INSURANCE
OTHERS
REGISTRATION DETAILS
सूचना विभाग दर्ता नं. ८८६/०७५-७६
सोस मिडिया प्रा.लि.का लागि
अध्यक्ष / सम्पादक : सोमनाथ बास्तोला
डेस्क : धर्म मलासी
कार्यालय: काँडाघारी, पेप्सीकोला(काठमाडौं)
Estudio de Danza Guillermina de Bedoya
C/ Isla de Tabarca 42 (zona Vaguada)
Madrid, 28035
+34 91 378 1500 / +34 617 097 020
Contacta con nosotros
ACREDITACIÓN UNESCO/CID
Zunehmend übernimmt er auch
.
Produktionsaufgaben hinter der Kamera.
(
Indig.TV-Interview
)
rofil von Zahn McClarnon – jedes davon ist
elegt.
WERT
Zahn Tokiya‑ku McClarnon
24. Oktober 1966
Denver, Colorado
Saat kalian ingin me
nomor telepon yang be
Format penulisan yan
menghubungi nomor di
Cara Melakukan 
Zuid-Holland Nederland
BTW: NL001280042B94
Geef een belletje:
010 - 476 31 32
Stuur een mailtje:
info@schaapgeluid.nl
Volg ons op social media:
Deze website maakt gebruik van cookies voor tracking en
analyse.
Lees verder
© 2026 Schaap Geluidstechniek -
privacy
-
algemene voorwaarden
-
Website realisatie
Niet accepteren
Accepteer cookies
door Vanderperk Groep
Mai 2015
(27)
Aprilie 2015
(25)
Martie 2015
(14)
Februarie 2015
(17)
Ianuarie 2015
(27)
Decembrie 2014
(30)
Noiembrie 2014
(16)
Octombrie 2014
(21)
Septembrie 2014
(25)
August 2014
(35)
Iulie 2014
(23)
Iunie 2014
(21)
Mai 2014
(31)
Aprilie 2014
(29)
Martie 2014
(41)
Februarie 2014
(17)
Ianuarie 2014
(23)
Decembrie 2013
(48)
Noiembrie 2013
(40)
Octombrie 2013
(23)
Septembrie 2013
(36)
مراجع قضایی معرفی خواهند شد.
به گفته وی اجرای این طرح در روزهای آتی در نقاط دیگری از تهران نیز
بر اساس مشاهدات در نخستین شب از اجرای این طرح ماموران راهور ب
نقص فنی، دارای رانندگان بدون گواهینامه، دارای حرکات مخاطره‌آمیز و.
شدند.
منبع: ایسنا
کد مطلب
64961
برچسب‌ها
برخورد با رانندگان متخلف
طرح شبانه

○ ○ ○

* [Your goal]:
Word for word, restate each of the records above.

* [Problem solution]:
INSURANCE
OTHERS
REGISTRATION DETAILS
सूचना विभाग दर्ता नं. ८८६/०७५-७६
सोस मिडिया प्रा.लि.का लागि
अध्यक्ष / सम्पादक : सोमनाथ बास्तोला
डेस्क : धर्म मलासी
कार्यालय: काँडाघारी, पेप्सीकोला(काठमाडौं)
Estudio de Danza Guillermina de Bedoya
C/ Isla de Tabarca 42 (zona Vaguada)
Madrid, 28035
+34 91 378 1500 / +34 617 097 020
Contacta con nosotros
ACREDITACIÓN UNESCO/CID
Zunehmend übernimmt er auch
.
Produktionsaufgaben hinter der Kamera.
(
Indig.TV-Interview
)
rofil von Zahn McClarnon – jedes davon ist
elegt.
WERT
Zahn Tokiya‑ku McClarnon
24. Oktober 1966
Denver, Colorado
Saat kalian ingin me
nomor telepon yang be
Format penulisan yan
menghubungi nomor di
Cara Melakukan 
Zuid-Holland Nederland
BTW: NL001280042B94
Geef een belletje:
010 - 476 31 32
Stuur een mailtje:
info@schaapgeluid.nl
Volg ons op social media:
Deze website maakt gebruik van cookies voor tracking en
analyse.
Lees verder
© 2026 Schaap Geluidstechniek -
privacy
-
algemene voorwaarden
-
Website realisatie
Niet accepteren
Accepteer cookies
door Vanderperk Groep
Mai 2015
(27)
Aprilie 2015
(25)
Martie 2015
(14)
Februarie 2015
(17)
Ianuarie 2015
(27)
Decembrie 2014
(30)
Noiembrie 2014
(16)
Octombrie 2014
(21)
Septembrie 2014
(25)
August 2014
(35)
Iulie 2014
(23)
Iunie 2014
(21)
Mai 2014
(31)
Aprilie 2014
(29)
Martie 2014
(41)
Februarie 2014
(17)
Ianuarie 2014
(23)
Decembrie 2013
(48)
Noiembrie 2013
(40)
Octombrie 2013
(23)
Septembrie 2013
(36)
مراجع قضایی معرفی خواهند شد.
به گفته وی اجرای این طرح در روزهای آتی در نقاط دیگری از تهران نیز
بر اساس مشاهدات در نخستین شب از اجرای این طرح ماموران راهور ب
نقص فنی، دارای رانندگان بدون گواهینامه، دارای حرکات مخاطره‌آمیز و.
شدند.
منبع: ایسنا
کد مطلب
64961
برچسب‌ها
برخورد با رانندگان متخلف
طرح شبانه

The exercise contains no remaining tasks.